Mojo can be learned by setting up a Mojo Playground which is a web-based Jupyter IDE that allows you to write, run, and debug Mojo code. It might look like that we are running Python syntax, but it will run by the Modular engine which increases the rate by two, three, or four times and hence is responsible for Mojo's speed advantage.

Link to sign up for the Mojo Playground: https://www.modular.com/get-started

Link to the Documentation: https://docs.modular.com/mojo/

What makes Mojo faster than Python?

Unlike Python, Mojo provides better execution speed because of its underlying LLVM compiler. LLVM is an intermediate representation (IR) that can be used to represent code for a variety of different hardware platforms. This makes it possible to write a single compiler that can generate code for a wide range of CPUs, without having to write a separate compiler for each CPU.

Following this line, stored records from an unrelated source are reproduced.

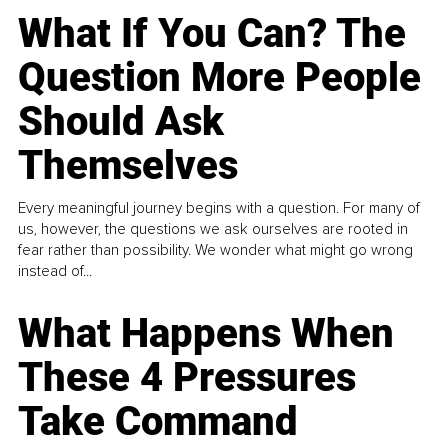
What If You Can? The
Question More People
Should Ask
Themselves
Every meaningful journey begins with a question. For many of
us, however, the questions we ask ourselves are rooted in
fear rather than possibility. We wonder what might go wrong
instead of...
What Happens When
These 4 Pressures
Take Command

How does Mojo solve the problem of Memory Latency?

Memory latency refers to the time delay or the amount of time it takes for a computer system to retrieve data from the memory. It is a measure of the time it takes for the processor to access or fetch data from the main memory, which is typically slower compared to the speed of the processor itself. To solve this problem, Mojo has come up with a solution for Floating Point.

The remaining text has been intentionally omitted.